Provided data:
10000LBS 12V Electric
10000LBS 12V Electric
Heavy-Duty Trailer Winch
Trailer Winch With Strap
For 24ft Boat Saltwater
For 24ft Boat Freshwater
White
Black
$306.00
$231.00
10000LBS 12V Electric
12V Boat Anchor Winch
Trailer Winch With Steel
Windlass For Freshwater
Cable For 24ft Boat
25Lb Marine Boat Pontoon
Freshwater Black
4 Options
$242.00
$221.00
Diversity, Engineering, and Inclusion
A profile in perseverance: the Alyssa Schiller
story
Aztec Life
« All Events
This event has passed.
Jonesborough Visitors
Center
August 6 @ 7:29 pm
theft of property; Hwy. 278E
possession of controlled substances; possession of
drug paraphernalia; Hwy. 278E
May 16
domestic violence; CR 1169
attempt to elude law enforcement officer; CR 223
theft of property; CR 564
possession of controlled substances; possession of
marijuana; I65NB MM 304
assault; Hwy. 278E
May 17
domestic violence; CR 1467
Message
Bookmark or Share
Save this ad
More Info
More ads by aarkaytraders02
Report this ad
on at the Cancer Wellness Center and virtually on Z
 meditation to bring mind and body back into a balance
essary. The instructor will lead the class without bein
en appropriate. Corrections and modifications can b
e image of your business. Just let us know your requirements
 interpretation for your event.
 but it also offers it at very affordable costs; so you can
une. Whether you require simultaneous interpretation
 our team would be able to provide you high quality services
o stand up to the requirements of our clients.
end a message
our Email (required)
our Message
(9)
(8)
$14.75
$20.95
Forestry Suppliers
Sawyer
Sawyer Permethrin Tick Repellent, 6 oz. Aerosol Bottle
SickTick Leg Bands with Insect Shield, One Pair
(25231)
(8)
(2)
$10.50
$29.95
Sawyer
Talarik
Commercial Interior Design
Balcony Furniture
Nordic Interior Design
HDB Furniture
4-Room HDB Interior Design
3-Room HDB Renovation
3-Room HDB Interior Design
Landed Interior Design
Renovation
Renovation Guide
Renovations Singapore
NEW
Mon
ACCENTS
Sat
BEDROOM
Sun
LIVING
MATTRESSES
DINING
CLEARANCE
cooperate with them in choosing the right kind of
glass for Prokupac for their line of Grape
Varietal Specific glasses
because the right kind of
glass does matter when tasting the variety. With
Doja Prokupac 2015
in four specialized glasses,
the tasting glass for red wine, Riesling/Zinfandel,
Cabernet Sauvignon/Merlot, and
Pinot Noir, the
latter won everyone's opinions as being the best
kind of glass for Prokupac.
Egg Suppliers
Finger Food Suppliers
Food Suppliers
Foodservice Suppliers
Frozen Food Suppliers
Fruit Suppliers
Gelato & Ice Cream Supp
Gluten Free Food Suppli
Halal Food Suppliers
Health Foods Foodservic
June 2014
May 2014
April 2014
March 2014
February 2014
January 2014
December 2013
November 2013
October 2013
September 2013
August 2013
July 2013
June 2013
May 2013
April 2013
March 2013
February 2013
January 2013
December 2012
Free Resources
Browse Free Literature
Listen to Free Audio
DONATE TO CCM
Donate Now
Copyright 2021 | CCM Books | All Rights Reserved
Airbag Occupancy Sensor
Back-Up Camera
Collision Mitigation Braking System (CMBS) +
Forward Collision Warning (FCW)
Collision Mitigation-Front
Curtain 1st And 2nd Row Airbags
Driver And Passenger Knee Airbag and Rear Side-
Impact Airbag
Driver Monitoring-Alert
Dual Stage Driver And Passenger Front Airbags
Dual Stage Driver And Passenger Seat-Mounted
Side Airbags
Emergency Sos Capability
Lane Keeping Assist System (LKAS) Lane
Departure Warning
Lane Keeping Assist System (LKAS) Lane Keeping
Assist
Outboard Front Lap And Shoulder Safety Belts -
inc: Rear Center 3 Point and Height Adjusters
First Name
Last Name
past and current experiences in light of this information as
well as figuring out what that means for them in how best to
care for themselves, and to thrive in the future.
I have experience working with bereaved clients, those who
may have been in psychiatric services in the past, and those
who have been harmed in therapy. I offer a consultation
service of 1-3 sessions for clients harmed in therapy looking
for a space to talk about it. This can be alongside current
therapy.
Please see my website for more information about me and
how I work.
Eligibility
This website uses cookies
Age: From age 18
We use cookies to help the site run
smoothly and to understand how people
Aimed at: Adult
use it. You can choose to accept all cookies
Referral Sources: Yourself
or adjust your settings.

What to produce: Could you copy exactly the lines from the first line of the records above through the line containing "Bookmark or Share", both included, and nothing else?

Task result:
10000LBS 12V Electric
10000LBS 12V Electric
Heavy-Duty Trailer Winch
Trailer Winch With Strap
For 24ft Boat Saltwater
For 24ft Boat Freshwater
White
Black
$306.00
$231.00
10000LBS 12V Electric
12V Boat Anchor Winch
Trailer Winch With Steel
Windlass For Freshwater
Cable For 24ft Boat
25Lb Marine Boat Pontoon
Freshwater Black
4 Options
$242.00
$221.00
Diversity, Engineering, and Inclusion
A profile in perseverance: the Alyssa Schiller
story
Aztec Life
« All Events
This event has passed.
Jonesborough Visitors
Center
August 6 @ 7:29 pm
theft of property; Hwy. 278E
possession of controlled substances; possession of
drug paraphernalia; Hwy. 278E
May 16
domestic violence; CR 1169
attempt to elude law enforcement officer; CR 223
theft of property; CR 564
possession of controlled substances; possession of
marijuana; I65NB MM 304
assault; Hwy. 278E
May 17
domestic violence; CR 1467
Message
Bookmark or Share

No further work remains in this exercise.